Key Highlights
How Strategy Employs Bitcoin
Strategy has introduced credit offerings totaling $4 billion, including Stretch, which provides fixed yields as high as 12%, all backed by their Bitcoin holdings.
Factors Driving Institutional Interest
Bitcoin ETFs have accumulated over $150 billion in assets, while corporate treasuries now hold more than 1 million BTC. This has fostered cautious optimism regarding the widespread, enduring adoption of Bitcoin.
Michael Saylor is leading the charge in redefining the function of Bitcoin within the broader financial ecosystem.
As Executive Chairman of Strategy (formerly MicroStrategy), Saylor believes the company’s innovative “digital credit” tools mark a fundamental evolution, transforming Bitcoin [BTC] from simply a store of value subject to market fluctuations into a bedrock for a credit-based system generating returns.

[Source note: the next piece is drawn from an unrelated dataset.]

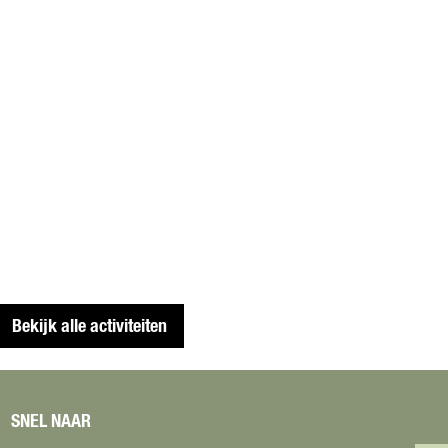
Bekijk alle activiteiten
SNEL NAAR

In 2025, Strategy unveiled four credit products with a total value of $4 billion. Stretch, a preferred stock, is central to this initiative, aiming to deliver a steady income stream secured entirely by Bitcoin reserves.

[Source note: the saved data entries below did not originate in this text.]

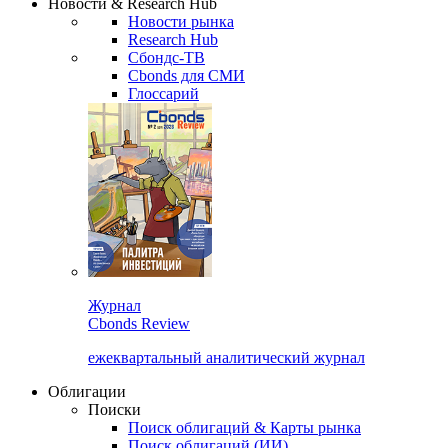
Новости & Research Hub
Новости рынка
Research Hub
Сбондс-ТВ
Cbonds для СМИ
Глоссарий
Журнал
Cbonds Review
ежеквартальный аналитический журнал
Облигации
Поиски
Поиск облигаций & Карты рынка
Поиск облигаций (ИИ)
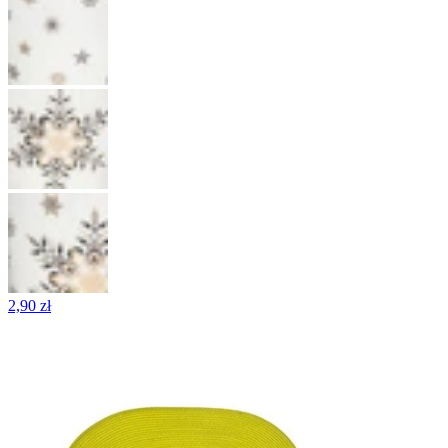
2,90 zł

Speaking to Bloomberg, Saylor elaborated:
“We’re mitigating Bitcoin’s inherent volatility and risk … turning it into a digital asset that can generate capital, and then offering a fixed yield—for example, 10% in U.S. dollars.”
Strategy’s $4 Billion Investment in Credit
Traditionally, credit systems were founded on gold reserves. Governments and businesses issued debt instruments supported by tangible assets.
Saylor asserts that Bitcoin is now taking on this role, offering instruments designed to yield up to 12% and boasting significant over-collateralization.
“The standout application within the Bitcoin realm is credit supported by Bitcoin. Had we simply been an ETF, we wouldn’t have the capacity to create these credit instruments. This form of credit is a groundbreaking asset class.”
Strategy’s vision is to establish Bitcoin as digital capital, serving as collateral to design and market structured yield-generating products.
He differentiated between Bitcoin’s role as capital and everyday payment methods, suggesting that stablecoins such as Tether [USDT] and Circle’s [USDC] are better suited for routine transactions.
Corporations Accumulate Bitcoin for Their Treasuries
Bitcoin has emerged as a notable investment vehicle for corporations, as they look to enhance their digital treasury strategies.
According to CoinGecko data, 120 corporations currently incorporate Bitcoin as part of their treasury holdings, collectively possessing 1.51 million BTC – approximately 7.19% of the total circulating supply – with a total valuation of $171 billion.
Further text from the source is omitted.